There are eight possible vertical separation distance ratings (Table 4.2). The lowest rating is for > 1200 m, accounting for the maximum distance of natural hydraulic fracture height (Davies et al., 2012) and would be the minimum depth of hydraulic fracturing below groundwater in SPZ1. Other incorporated boundaries include 100 m (most likely height), 400 m (< 1 % of hydraulic fracturing stages have fractures > 350 m in height) and 600 m (maximum recorded height of induced hydraulic fracture). The weighting for this sub-factor is 1.5. If a receptor does not directly overlie the hydrocarbon activity footprint (but is within the area of interest) this should be given a rating of 1. The weighting for this subfactor is 1.5.

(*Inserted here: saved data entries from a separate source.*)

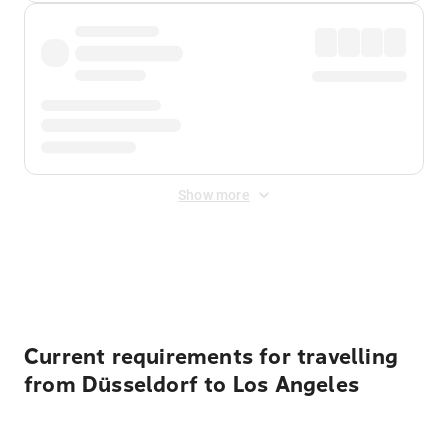
Show more
Displayed fares exclude
Online Booking Fee
&
Merchant
Fee
. Fees are applied once at checkout.
Current requirements for travelling
from Düsseldorf to Los Angeles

Table 4.2 Proximity of hydrocarbon source unit and potential receptor: Vertical separation.
Scores are preliminary.
Intrinsic vulnerability parameter range Rating (r)
Weighting (w)
>1200 m 1
1.5
900-1199 m 2
600-899 m 3
400-599 m 4
300-399 m 5
200-299 m 6
100-199 m 7
<99 m 8
Sources of information
Conceptual model (Section 2.2). Vertical separation is calculated from unit depths entered into the 3DGWV methodology spreadsheet.
Confidence
High to medium = conceptual model based on site specific information from nearby
boreholes. This will be dependent on the quality of the borehole log, proximity to the AOI and geological variability in the area.
Medium to low = conceptual model based on 3DGWV LithoFrame ViewerLFV 3D model, shale/ aquifer separation maps, cross-sections on geological maps and geological memoirs.